The central conceit of Diary of the Dead, which begins at square one of the zombie plague, is that what we are watching consists of “found” camcorder footage. We are told this at the very beginning by Debra (Michelle Morgan), who has not only taken the trouble to edit this footage together, but also added music where applicable. “Because it should be scary” she adds, wearily. Unfortunately, Debra, like many misguided filmmakers before her, has chosen to add narration – a crushing blow from which Diary never recovers. Whereas Romero had previously trusted his audience to “get” his message in past films, he has decided here that the youthful audience that he shamelessly pines for is too thick-headed to pick up on subtlety. Leaden narration punches home nearly every action and pulls dramatic tension like marrow being sucked from a bone. Our protagonists, a group of University of Pittsburgh film students shooting a horror picture in the middle of the night (why their flask-tippling professor, who behaves as though he just emerged from six months at a Richard Burton re-education camp is with them isn’t touched upon) begin to hear report that “the bodies of the recently dead are returning to life and attacking the living”. What follows is a road trip through Canada posing as Pennsylvania – for shame, George! – as our group of utterly nondescript ciphers (save for professor Brian Cox as Ciaran Hinds in The Terence Stamp Story) meet up with potentially interesting characters that aren’t given enough screen time (silly as it may have been, I wanted more of the deaf, dynamite throwing Amish guy) and scare set pieces that that never seem fully realized.

Romero seems fixated on what he imagines the internet generation to be, and has made their handling of the zombie menace his focal point. In fact, Romero becomes so pre-occupied with getting his message across that he commits the cardinal sin of not being scary. Perhaps most irritatingly, characters endlessly toss around internet buzz words – “I’ve got to upload this!” – while the ever present narrator lectures the rest of us on our lack of humanity – “Now, it's us vs. them. But they are us”.

Oh, drop dead.

Part of the blame can be shared by the amateurish acting and vacuous screenplay, but Diary’s ultimate trouble is the premise itself.
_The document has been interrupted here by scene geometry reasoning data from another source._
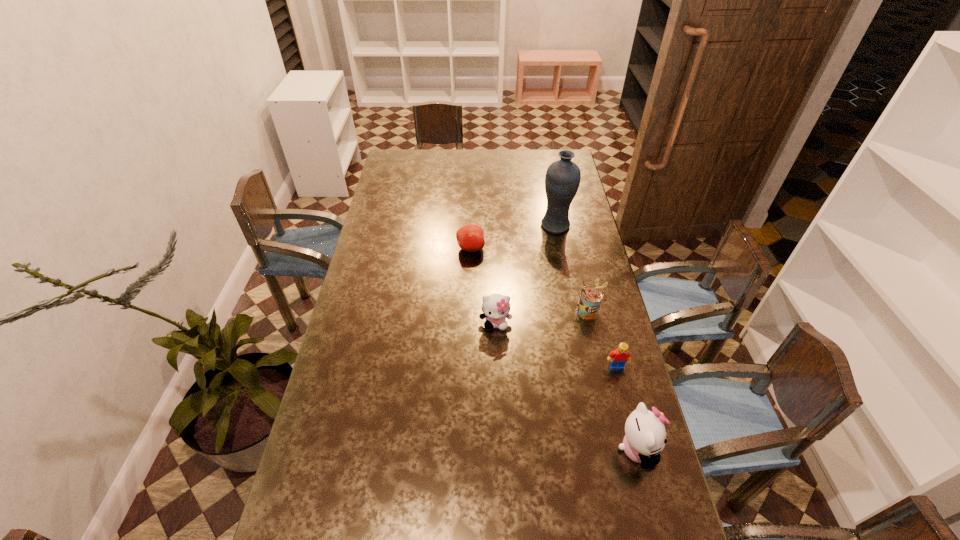 This screenshot has width=960, height=540. What are the coordinates of `vacant space located 0.400m on the back of the can` in the screenshot? It's located at (569, 230).

Locate an element on the screen. vacant position located 0.210m on the left of the second farthest object is located at coordinates (404, 248).

Image resolution: width=960 pixels, height=540 pixels. I want to click on vacant position located 0.250m on the front of the farthest object, so click(566, 279).

Identify the location of vacant space located 0.400m on the face of the second nearest object. Image resolution: width=960 pixels, height=540 pixels. (653, 510).

Image resolution: width=960 pixels, height=540 pixels. I want to click on kitten located in the right edge section of the desktop, so click(x=645, y=437).

The image size is (960, 540). What are the coordinates of `can at the right edge` in the screenshot? It's located at (590, 299).

Where is `vase that is at the right edge`? vase that is at the right edge is located at coordinates (562, 180).

Locate an element on the screen. This screenshot has width=960, height=540. Lego located at the right edge is located at coordinates (618, 358).

Locate an element on the screen. free space at the far edge is located at coordinates (482, 154).

In the image, there is a desktop. Where is `vacant region at the left edge`? vacant region at the left edge is located at coordinates (395, 257).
The recent Cloverfield (and the much less recent Blair Witch Project) at least had the courage of their convictions and presented us with believable ‘raw’ footage. But Romero decided to hedge his bets and have a survivor present the footage to us in movie form, losing nearly all the you-are-there terror that worked so well for the aforementioned pictures. Neither can Romero work up a decent suspense scene under the limitations that he has set for himself. An early encounter with zombies in a deserted hospital shows promise but then quickly peters out when the limited camerawork gets the better of him. There are potent images to be sure, but the majority – such as the “uploaded” footage of rednecks taking target practice at a zombie tied helplessly to a tree, or a “gut dump” onto a hospital floor, are cribbed from earlier Dead films. This never feels like a film he was passionate about making – just one he was offered money for.